■ Activity
For the records shown below, return an exact copy that excludes the pictures.

■ Records supplied
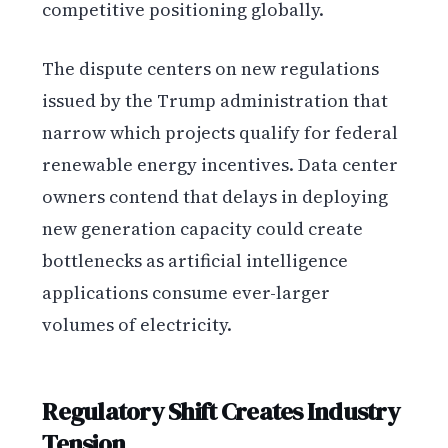
competitive positioning globally.
The dispute centers on new regulations
issued by the Trump administration that
narrow which projects qualify for federal
renewable energy incentives. Data center
owners contend that delays in deploying
new generation capacity could create
bottlenecks as artificial intelligence
applications consume ever-larger
volumes of electricity.
Regulatory Shift Creates Industry
Tension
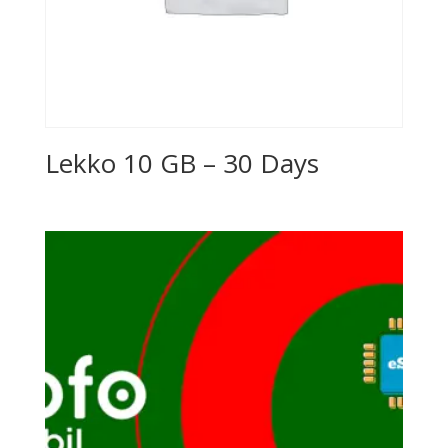
Lekko 10 GB – 30 Days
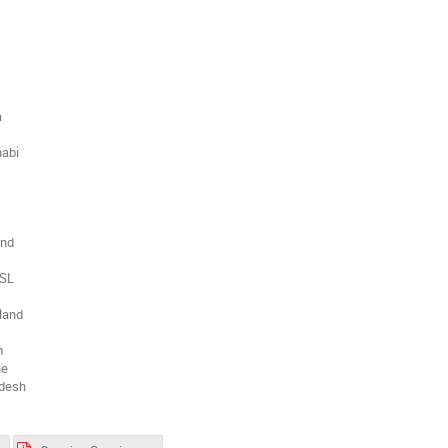
a
habi
and
 SL
land
m
ne
adesh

■ Answer space
competitive positioning globally.
The dispute centers on new regulations
issued by the Trump administration that
narrow which projects qualify for federal
renewable energy incentives. Data center
owners contend that delays in deploying
new generation capacity could create
bottlenecks as artificial intelligence
applications consume ever-larger
volumes of electricity.
Regulatory Shift Creates Industry
Tension
Lekko 10 GB – 30 Days
a
habi
and
 SL
land
m
ne
adesh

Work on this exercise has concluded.